First name and last initial: Robyn G.
Where are you from originally, or where do you currently reside? Born/live in Pittsburgh, PA.
How long have you been cosplaying? About a year and a half.
Which characters have you cosplayed? Jyn Erso (Rogue One, Imperial Disguise), Tracer + Soldier 76 (Overwatch), Piper Wright (Fallout 4), Miranda Lawson (Mass Effect 2).
What inspired you to start cosplaying? A few friends and I decided to dress as Fallout 4 characters for PAX East 2016 for fun. People on the floor were calling us by our in-game names and even Bethesda asked for our photo; it just completely blew my mind!

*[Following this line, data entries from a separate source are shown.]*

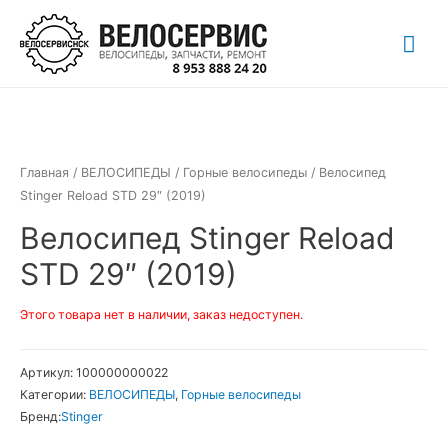
Перейти
Гла
к
содержимому
ме
Главная
/
ВЕЛОСИПЕДЫ
/
Горные велосипеды
/ Велосипед
Stinger Reload STD 29″ (2019)
Велосипед Stinger Reload
STD 29″ (2019)
Этого товара нет в наличии, заказ недоступен.
Артикул:
100000000022
Категории:
ВЕЛОСИПЕДЫ
,
Горные велосипеды
Бренд:
Stinger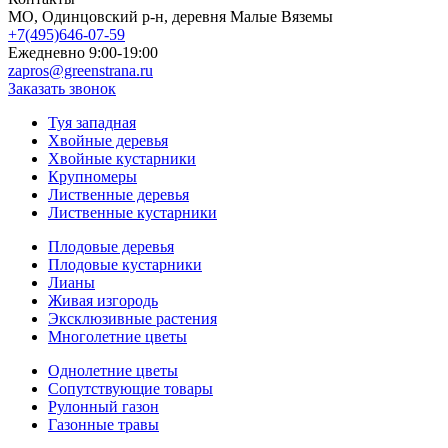
МO, Одинцовский р-н, деревня Малые Вяземы
+7(495)646-07-59
Ежедневно 9:00-19:00
zapros@greenstrana.ru
Заказать звонок
Туя западная
Хвойные деревья
Хвойные кустарники
Крупномеры
Лиственные деревья
Лиственные кустарники
Плодовые деревья
Плодовые кустарники
Лианы
Живая изгородь
Эксклюзивные растения
Многолетние цветы
Однолетние цветы
Сопутствующие товары
Рулонный газон
Газонные травы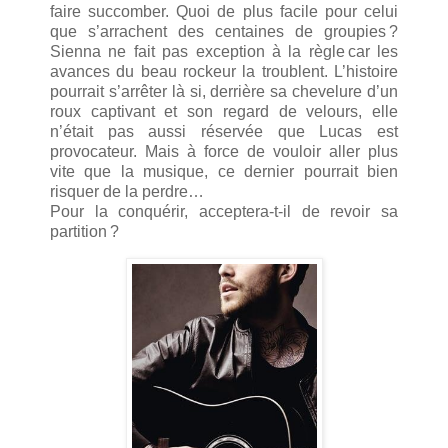
faire succomber. Quoi de plus facile pour celui
que s’arrachent des centaines de groupies ?
Sienna ne fait pas exception à la règle car les
avances du beau rockeur la troublent. L’histoire
pourrait s’arrêter là si, derrière sa chevelure d’un
roux captivant et son regard de velours, elle
n’était pas aussi réservée que Lucas est
provocateur. Mais à force de vouloir aller plus
vite que la musique, ce dernier pourrait bien
risquer de la perdre…
Pour la conquérir, acceptera-t-il de revoir sa
partition ?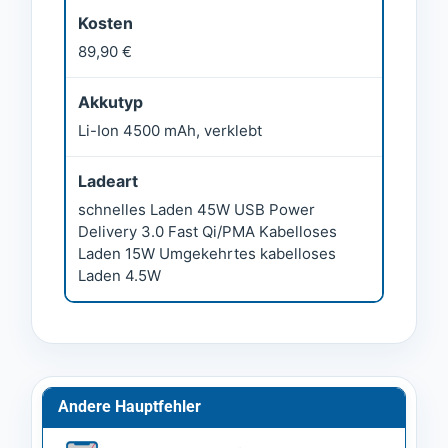
Kosten
89,90 €
Akkutyp
Li-Ion 4500 mAh, verklebt
Ladeart
schnelles Laden 45W USB Power
Delivery 3.0 Fast Qi/PMA Kabelloses
Laden 15W Umgekehrtes kabelloses
Laden 4.5W
Andere Hauptfehler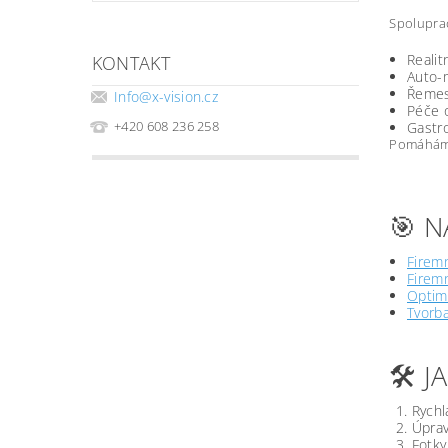
Spoluprac
Realit
KONTAKT
Auto-m
Řemesl
Info
@
x-vision.cz
Péče o
+420 608 236 258
Gastro
Pomáháme 
🎯 N
Firemn
Firemn
Optima
Tvorb
🛠️ 
Rychl
Úprav
Fotky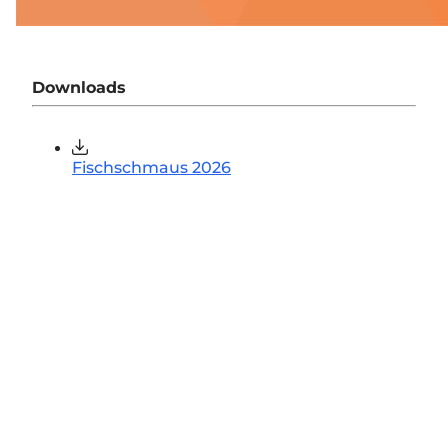
Downloads
Fischschmaus 2026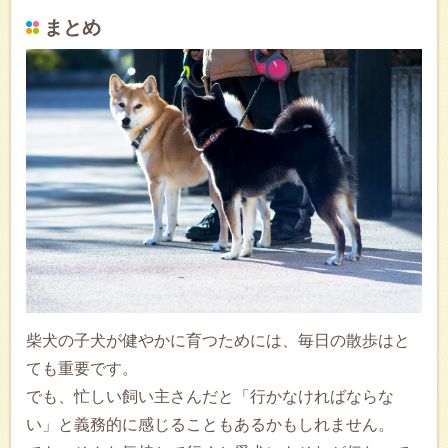
まとめ
柴犬の子犬が健やかに育つためには、毎日の散歩はと
ても重要です。
でも、忙しい飼い主さんだと「行かなければならな
い」と義務的に感じることもあるかもしれません。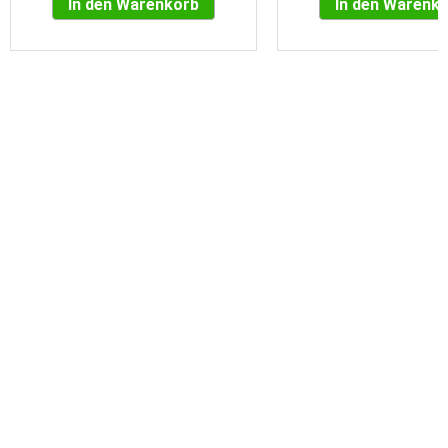
In den Warenkorb
In den Warenk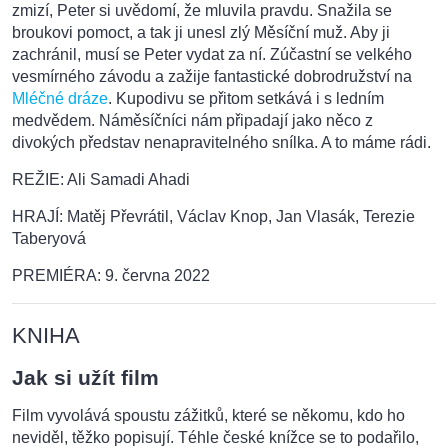
zmizí, Peter si uvědomí, že mluvila pravdu. Snažila se
broukovi pomoct, a tak ji unesl zlý Měsíční muž. Aby ji
zachránil, musí se Peter vydat za ní. Zúčastní se velkého
vesmírného závodu a zažije fantastické dobrodružství na
Mléčné dráze
. Kupodivu se přitom setkává i s ledním
medvědem. Náměsíčníci nám připadají jako něco z
divokých představ nenapravitelného snílka. A to máme rádi.
REŽIE: Ali Samadi Ahadi
HRAJÍ: Matěj Převrátil, Václav Knop, Jan Vlasák, Terezie
Taberyová
PREMIÉRA: 9. června 2022
KNIHA
Jak si užít film
Film vyvolává spoustu zážitků, které se někomu, kdo ho
neviděl, těžko popisují. Téhle české knížce se to podařilo,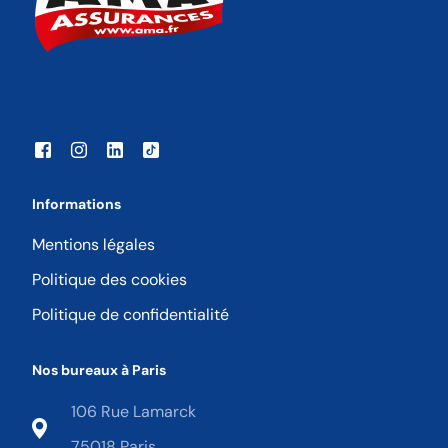
Informations
Mentions légales
Politique des cookies
Politique de confidentialité
Nos bureaux à Paris
106 Rue Lamarck
75018 Paris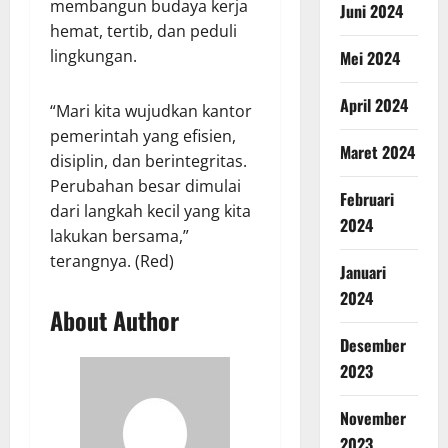
membangun budaya kerja
Juni 2024
hemat, tertib, dan peduli
lingkungan.
Mei 2024
April 2024
“Mari kita wujudkan kantor
pemerintah yang efisien,
Maret 2024
disiplin, dan berintegritas.
Perubahan besar dimulai
Februari
dari langkah kecil yang kita
2024
lakukan bersama,”
terangnya. (Red)
Januari
2024
About Author
Desember
2023
November
2023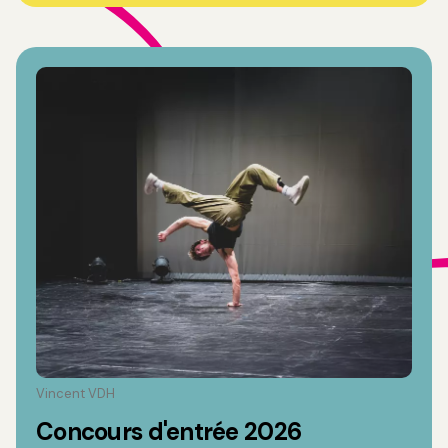
Vincent VDH
Concours d'entrée 2026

We then went to a meetup of other Fallout cosplayers, and that was when I realized cosplay was a whole community in and of itself.

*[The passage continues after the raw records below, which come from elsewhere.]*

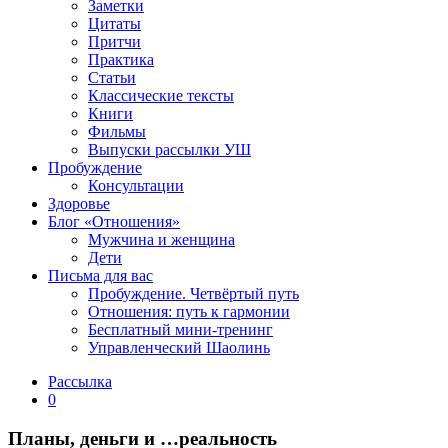
Заметки
Цитаты
Притчи
Практика
Статьи
Классические тексты
Книги
Фильмы
Выпуски рассылки УШ
Пробуждение
Консультации
Здоровье
Блог «Отношения»
Мужчина и женщина
Дети
Письма для вас
Пробуждение. Четвёртый путь
Отношения: путь к гармонии
Бесплатный мини-тренинг
Управленческий Шаолинь
Рассылка
0
Планы, деньги и …реальность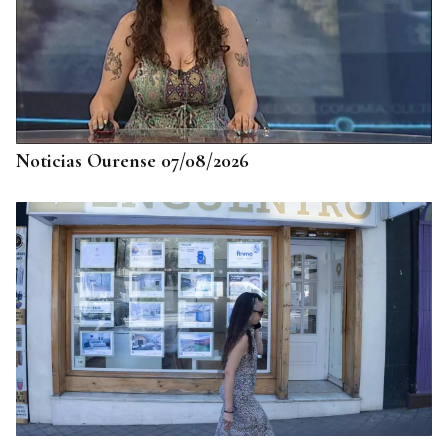
Noticias Ourense 07/08/2026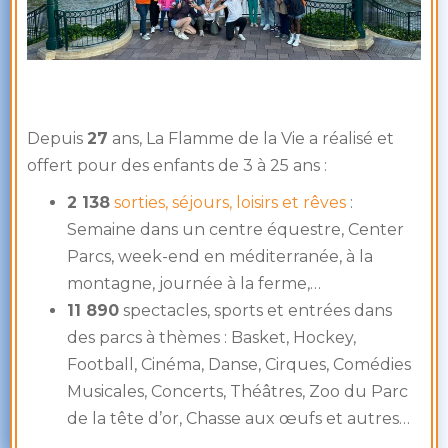
Depuis
27
ans, La Flamme de la Vie a réalisé et
offert pour des enfants de 3 à 25 ans :
2 138
sorties, séjours, loisirs et rêves
:
Semaine dans un centre équestre, Center
Parcs, week-end en méditerranée, à la
montagne, journée à la ferme,…
11 890
spectacles, sports et entrées dans
des parcs à thèmes : Basket, Hockey,
Football, Cinéma, Danse, Cirques, Comédies
Musicales, Concerts, Théâtres, Zoo du Parc
de la tête d’or, Chasse aux œufs et autres…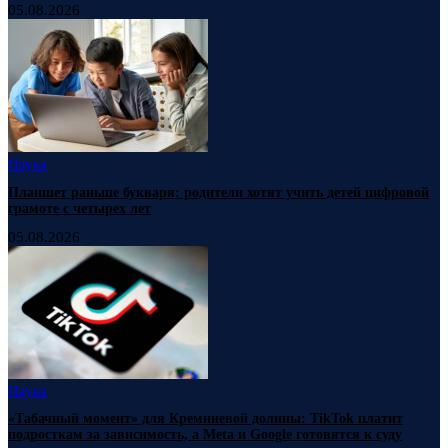
05.08.2026
Наука
Планшет раньше букваря: родители хотят учить детей цифровой
грамоте с четырех лет
05.08.2026
Наука
«Табачный момент» для Кремниевой долины: TikTok платит
подросткам за зависимость, а Meta и Google готовятся к суду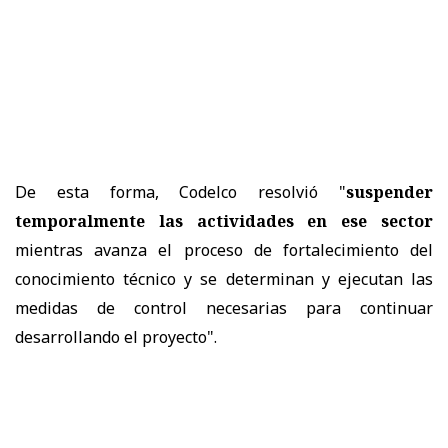
De esta forma, Codelco resolvió "
suspender
temporalmente las actividades en ese sector
mientras avanza el proceso de fortalecimiento del
conocimiento técnico y se determinan y ejecutan las
medidas de control necesarias para continuar
desarrollando el proyecto".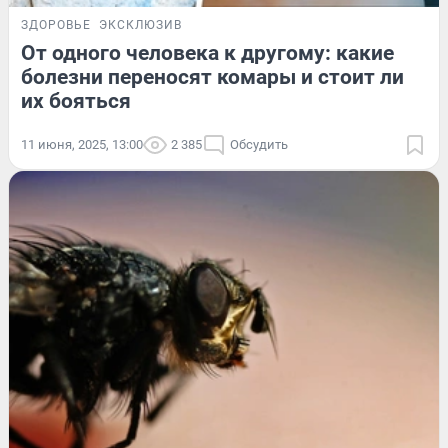
ЗДОРОВЬЕ
ЭКСКЛЮЗИВ
От одного человека к другому: какие
болезни переносят комары и стоит ли
их бояться
11 июня, 2025, 13:00
2 385
Обсудить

I’m also inspired by my incredibly talented friend Del Borovic who not only makes amazing cosplay but has been a godsend with photography and modeling advice. She was the first person I ever did a joint photo shoot with, and we had so much fun I realized that this is what I wanted to do with my dwindling free time. 🙂
What do you do when you’re not cosplaying? I’m a Business Analyst Consultant by day, which is an amazing job with how flexible it is. In my spare time away from cosplay, I like to work on Lego/model kits or draw. If the weather is nice, I also like to ride bikes with my husband (and I often bike commute to work as well!).

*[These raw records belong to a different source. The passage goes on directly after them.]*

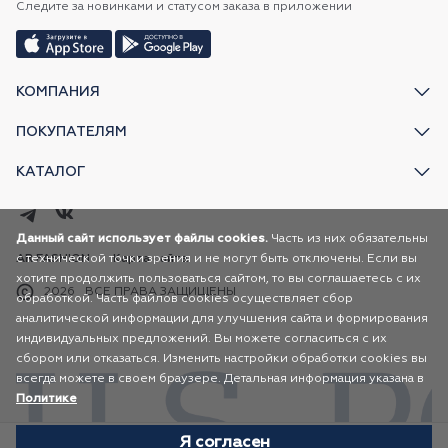
Следите за новинками и статусом заказа в приложении
КОМПАНИЯ
ПОКУПАТЕЛЯМ
КАТАЛОГ
Данный сайт использует файлы cookies.
Часть из них обязательны
с технической точки зрения и не могут быть отключены. Если вы
AR FASHION
Карта сайта
хотите продолжить пользоваться сайтом, то вы соглашаетесь с их
2026
ВСЕ ПРАВА ЗАЩИЩЕНЫ
обработкой. Часть файлов cookies осуществляет сбор
аналитической информации для улучшения сайта и формирования
индивидуальных предложений. Вы можете согласиться с их
сбором или отказаться. Изменить настройки обработки cookies вы
всегда можете в своем браузере. Детальная информация указана в
Политике
Я согласен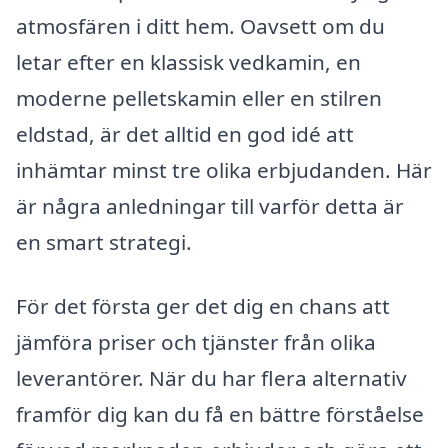
atmosfären i ditt hem. Oavsett om du
letar efter en klassisk vedkamin, en
moderne pelletskamin eller en stilren
eldstad, är det alltid en god idé att
inhämtar minst tre olika erbjudanden. Här
är några anledningar till varför detta är
en smart strategi.
För det första ger det dig en chans att
jämföra priser och tjänster från olika
leverantörer. När du har flera alternativ
framför dig kan du få en bättre förståelse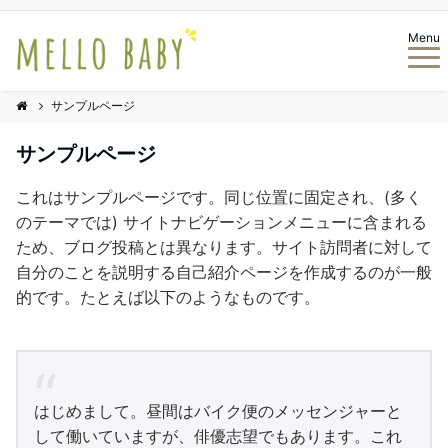
Menu
サンプルページ
サンプルページ
これはサンプルページです。同じ位置に固定され、(多く
のテーマでは) サイトナビゲーションメニューに含まれる
ため、ブログ投稿とは異なります。サイト訪問者に対して
自分のことを説明する自己紹介ページを作成するのが一般
的です。たとえば以下のようなものです。
はじめまして。昼間はバイク便のメッセンジャーと
して働いていますが、俳優志望でもあります。これ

Which costumes have provided the biggest challenge and rewards so far, and why? Tracer, by far. It was the first costume I completed 100% from scratch, doing all the sewing, foam work, wig styling and LED soldering. I had to learn how to work with foam on a much bigger scale, making sure that the armor would actually be proportional to my frame. Adding in the LEDs was a challenge as well, not only making sure I didn’t short out my LEDs (which I did…way too many times), but making sure I had the battery packs hidden away well enough.
The jacket and leggings were probably the hardest part, as I am not a seamstress at all. I ripped apart existing clothing to create patterns for both, and spent a lot of hours in front of my machine cursing it out. Wearing it to Katsucon 2017 all completed was an amazing feeling. So many people asked for photos and I just felt so proud when they asked, “How did you make ‘x'” or “Who made that?” and I could talk their ear off about how I had done it all myself!